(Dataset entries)
== Segment start ==

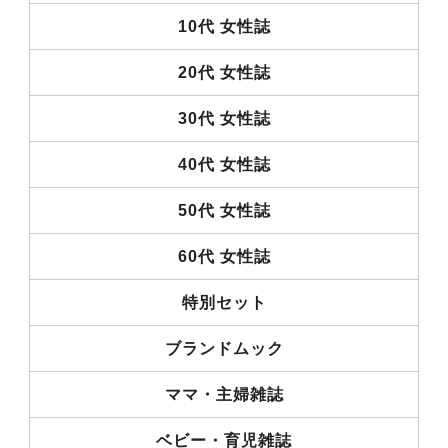
10代 女性誌
20代 女性誌
30代 女性誌
40代 女性誌
50代 女性誌
60代 女性誌
特別セット
ブランドムック
ママ・主婦雑誌
ベビー・育児雑誌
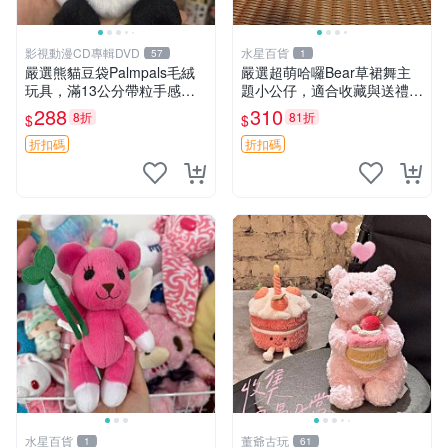
影視動漫CD專輯DVD
水星百貨
57
1
嚴選熊貓豆袋Palmpals毛絨
嚴選超萌哈囉Bear草裙舞主
玩具，滿13公分帶粒手感極
題小公仔，適合收藏與送禮 1
佳，電影主題周邊推薦 熊貓
00 克 哈囉Bear 草裙舞
288
310
8折
81折
$
$
Palmpals 毛絨玩具 豆袋 劇場
版周邊
折扣碼
折扣碼
水星百貨
董爺古玩
1
61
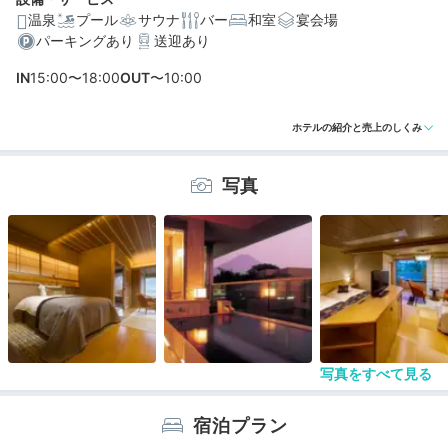
温泉
プール
サウナ
バー
和室
宴会場
パーキングあり
送迎あり
編集部おすすめの３つのポイント
IN
15:00〜18:00
OUT
〜10:00
どの季節も美しい！広々とした日本庭園で自然を感じな
がらの散策
ホテルの紹介と売上のしくみ
富士山が見える天然温泉露天風呂付きの客室で贅沢ステ
イ♪
写真
富士山の名水豆腐などご当地グルメも楽しめる朝食バイ
キング
写真をすべて見る
宿泊プラン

== Segment end ==

EXERCISE DIRECTIONS :: Your task is to retype, exactly and only, the lines from the one with "どの季節も美しい！広々とした日本庭園で自然を感じな" through the final line above.

SOLUTION TO THIS TASK ::
どの季節も美しい！広々とした日本庭園で自然を感じな
がらの散策
ホテルの紹介と売上のしくみ
富士山が見える天然温泉露天風呂付きの客室で贅沢ステ
イ♪
写真
富士山の名水豆腐などご当地グルメも楽しめる朝食バイ
キング
写真をすべて見る
宿泊プラン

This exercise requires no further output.